Trump hospitalized with COVID-19 diagnosis; doctors add steroid used in treating more severe patients.

As most of the world is now aware, President Donald Trump was hospitalized Friday evening after learning he had the SARS-CoV-2 virus and experiencing what aides called coughing, congestion and fever, throwing the nation’s leadership into uncertainty and destabilizing an already volatile campaign only 32 days before the election.

According to The New York Times, Mr. Trump was flown to Walter Reed National Military Medical Center after being given an experimental antibody treatment as the White House rushed to cope with a commander in chief infected by a virus that has killed more than 208,000 people in the US. Officials said he would remain in the hospital for several days and canceled upcoming campaign events.

The White House shrouded Mr. Trump’s condition in secrecy, saying little more than that he had “mild symptoms,” and officials characterized the hospital stay as a precautionary measure. But the normally voluble president remained almost entirely out of public view, skipped a telephone call with governors at the last minute and uncharacteristically stayed off Twitter nearly all day while people close to the situation said his fever and other symptoms worsened as the hours wore on.

On Sunday it was reported that Mr. Trump received 2 liters of oxygen therapy last Thursday after his oxygen saturation level temporarily dipped below 94%; still he never experienced any difficulty breathing, and dexamethasone has been added to his treatment regime, the president’s personal physician said during a Sunday morning press conference. Sean Conley, DO, backed at the briefing by a team of clinicians from Walter Reed National Military Medical Center, added that circumstances may allow the president to be released from the hospital as soon as today (Monday), according to Medscape Medical News.

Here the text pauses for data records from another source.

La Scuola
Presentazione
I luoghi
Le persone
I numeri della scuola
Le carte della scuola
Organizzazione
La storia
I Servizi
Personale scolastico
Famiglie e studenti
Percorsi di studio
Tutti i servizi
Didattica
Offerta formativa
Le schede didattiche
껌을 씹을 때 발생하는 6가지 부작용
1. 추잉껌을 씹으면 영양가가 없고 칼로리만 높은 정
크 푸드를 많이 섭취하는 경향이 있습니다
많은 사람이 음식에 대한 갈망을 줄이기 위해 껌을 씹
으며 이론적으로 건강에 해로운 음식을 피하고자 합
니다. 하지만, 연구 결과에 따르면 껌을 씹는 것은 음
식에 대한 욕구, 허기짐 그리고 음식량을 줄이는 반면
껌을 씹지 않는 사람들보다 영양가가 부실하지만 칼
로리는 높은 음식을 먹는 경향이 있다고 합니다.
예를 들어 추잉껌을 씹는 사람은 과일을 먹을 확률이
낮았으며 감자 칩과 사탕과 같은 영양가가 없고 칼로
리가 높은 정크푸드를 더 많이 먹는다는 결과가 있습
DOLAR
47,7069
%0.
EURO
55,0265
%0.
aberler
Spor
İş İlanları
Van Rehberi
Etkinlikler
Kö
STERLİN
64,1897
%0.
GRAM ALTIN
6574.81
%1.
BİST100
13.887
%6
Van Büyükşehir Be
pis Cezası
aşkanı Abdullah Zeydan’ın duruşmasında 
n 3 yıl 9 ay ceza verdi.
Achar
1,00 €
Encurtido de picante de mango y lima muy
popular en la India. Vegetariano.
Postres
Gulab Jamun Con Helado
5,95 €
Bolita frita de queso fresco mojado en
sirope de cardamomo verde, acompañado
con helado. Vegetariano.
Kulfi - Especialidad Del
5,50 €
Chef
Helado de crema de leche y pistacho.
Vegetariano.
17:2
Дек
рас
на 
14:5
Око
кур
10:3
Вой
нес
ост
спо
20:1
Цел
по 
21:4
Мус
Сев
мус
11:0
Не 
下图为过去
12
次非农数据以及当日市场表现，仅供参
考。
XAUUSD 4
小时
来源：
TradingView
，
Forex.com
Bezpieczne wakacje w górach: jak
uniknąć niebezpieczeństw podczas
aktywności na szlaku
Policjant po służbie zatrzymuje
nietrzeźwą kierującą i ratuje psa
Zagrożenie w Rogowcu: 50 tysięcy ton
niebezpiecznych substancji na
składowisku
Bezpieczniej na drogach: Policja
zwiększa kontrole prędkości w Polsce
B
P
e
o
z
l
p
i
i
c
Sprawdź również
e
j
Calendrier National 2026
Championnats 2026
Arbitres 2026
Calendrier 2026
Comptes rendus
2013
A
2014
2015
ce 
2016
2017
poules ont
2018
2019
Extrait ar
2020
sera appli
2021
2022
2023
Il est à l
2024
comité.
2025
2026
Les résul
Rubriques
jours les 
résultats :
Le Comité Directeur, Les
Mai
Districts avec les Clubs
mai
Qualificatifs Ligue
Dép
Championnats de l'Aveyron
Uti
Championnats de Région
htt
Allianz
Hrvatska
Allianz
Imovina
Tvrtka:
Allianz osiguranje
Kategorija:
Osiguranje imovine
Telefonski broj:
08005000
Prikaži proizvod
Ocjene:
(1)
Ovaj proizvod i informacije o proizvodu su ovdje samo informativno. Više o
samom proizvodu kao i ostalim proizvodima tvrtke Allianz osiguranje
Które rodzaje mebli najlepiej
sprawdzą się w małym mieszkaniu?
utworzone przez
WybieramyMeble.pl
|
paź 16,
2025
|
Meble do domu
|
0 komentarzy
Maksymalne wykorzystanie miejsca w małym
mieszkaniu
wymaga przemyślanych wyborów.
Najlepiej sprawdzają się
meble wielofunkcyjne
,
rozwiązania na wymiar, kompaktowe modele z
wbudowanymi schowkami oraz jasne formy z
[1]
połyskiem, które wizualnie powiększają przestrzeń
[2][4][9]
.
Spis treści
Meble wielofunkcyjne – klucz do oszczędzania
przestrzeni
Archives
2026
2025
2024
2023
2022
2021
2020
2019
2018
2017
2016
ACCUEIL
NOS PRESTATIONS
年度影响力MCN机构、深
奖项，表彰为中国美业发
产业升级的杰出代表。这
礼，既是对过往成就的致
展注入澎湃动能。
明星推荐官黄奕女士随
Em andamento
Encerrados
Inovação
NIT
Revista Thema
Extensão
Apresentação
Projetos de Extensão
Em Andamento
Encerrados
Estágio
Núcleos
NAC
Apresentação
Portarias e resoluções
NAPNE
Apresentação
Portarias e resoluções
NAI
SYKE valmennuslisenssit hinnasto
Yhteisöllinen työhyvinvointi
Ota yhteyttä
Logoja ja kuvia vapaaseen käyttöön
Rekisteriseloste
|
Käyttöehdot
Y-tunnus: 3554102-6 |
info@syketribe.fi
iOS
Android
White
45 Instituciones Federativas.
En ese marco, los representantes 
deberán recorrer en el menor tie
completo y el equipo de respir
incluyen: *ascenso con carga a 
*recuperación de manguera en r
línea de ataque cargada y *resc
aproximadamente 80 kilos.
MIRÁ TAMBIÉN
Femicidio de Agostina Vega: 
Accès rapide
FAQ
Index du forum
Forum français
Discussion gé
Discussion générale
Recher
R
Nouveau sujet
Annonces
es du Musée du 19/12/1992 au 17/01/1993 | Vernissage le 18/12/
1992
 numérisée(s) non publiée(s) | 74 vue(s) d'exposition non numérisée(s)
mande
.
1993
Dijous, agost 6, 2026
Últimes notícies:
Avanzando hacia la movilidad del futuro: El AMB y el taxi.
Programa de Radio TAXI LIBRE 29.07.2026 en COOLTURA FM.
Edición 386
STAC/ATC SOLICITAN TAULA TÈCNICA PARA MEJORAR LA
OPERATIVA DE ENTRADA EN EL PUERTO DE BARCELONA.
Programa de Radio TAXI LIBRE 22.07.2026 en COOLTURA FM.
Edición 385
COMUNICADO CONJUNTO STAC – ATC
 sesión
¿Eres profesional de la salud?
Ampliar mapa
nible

Trump also received supplemental oxygen a second time on Saturday after his oxygen saturation dropped to 93%. Conley reported the president’s most recent oxygen saturation level was 98% and that his levels never dropped below 90%. In addition, “because of the timeline since his initial diagnosis,” Conley and the rest of his care team at Walter Reed initiated dexamethasone treatment on Saturday.

Initial reactions to Sunday’s update on the president’s condition included questions about the indication for starting dexamethasone. Growing evidence suggests, for example, that the steroid could help people with more severe COVID-19 illness, as previously reported by Medscape. A tweet from Eric Topol, MD, a professor of molecular medicine at Scripps Research in La Jolla, CA, and editor-in-chief of Medscape, questioned the use of dexamethasone given Trump’s brief need for oxygen therapy and raised concerns about results of a pivotal trial evaluating oxygen therapy. Two episodes of transient low oxygen saturation and the administration of oxygen therapy in two instances clarified earlier statements Conley made that the president did not require oxygen in recent days.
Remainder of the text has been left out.